The first step was fine. On the second, the heel caught between the boards.

I pitched forward. My hand went for the railing and missed.

My center of gravity was gone before I could correct it, and then a hand closed around my elbow—firm, fast, low enough to catch my balance without pulling me off my feet.

I grabbed his forearm on reflex, my fingers wrapping around muscle and warmth, and for one second, my entire weight was held by a man I'd not asked to catch me.

Duke steadied me, letting the momentum settle. He held on for one beat past necessary—his palm against the inside of my elbow, his fingers warm through the fabric of my sleeve—and then let go.

"Graceful, Callahan."

I straightened my dress. My skin was still registering where his hand had been. "I had it."

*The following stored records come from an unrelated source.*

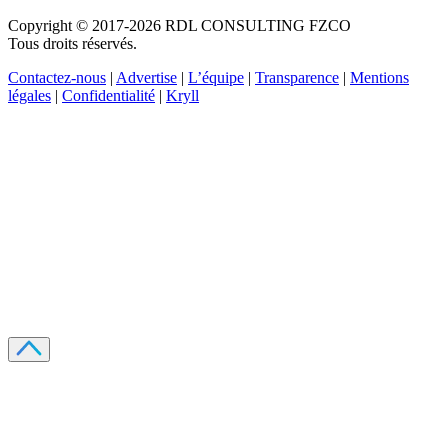
Copyright © 2017-2026 RDL CONSULTING FZCO
Tous droits réservés.
Contactez-nous
|
Advertise
|
L’équipe
|
Transparence
|
Mentions
légales
|
Confidentialité
|
Kryll
Recevez votre guide PDF complet de 39 pages
Comment débuter dans les cryptos en 2026
Recevoir
Oui, j'accepte de recevoir des emails selon votre
politique de confidentialité
.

"You had the ground. I prevented the introduction."

"Don't you have a story to go tell someone?"

He stepped back, hands in his pockets, the grin in place. "Just making sure the maid of honor makes it to tomorrow. Self-interest."

"Goodnight, Rhodes."

"Night, Callahan."

He went inside. I stayed on the porch, hands on the railing, letting the cool air settle over my arms and my neck.

The spot on my elbow was still warm.

His hand had been on my arm for two seconds. Maybe three. I was still counting.

I went back inside. Cleared plates. Topped off Astrid's mother's water. Duke was at the fireplace again, finishing a story I'd missed. He caught my eye across the room and raised his beer a quarter inch—a salute, or a truce, or nothing at all—and I looked away.

One more day. The wedding, the toasts, the send-off, and the best man and the maid of honor would go back to opposite sides of a town small enough to share but big enough to avoid each other in. One more day, and I would never have to deal with Duke Rhodes again.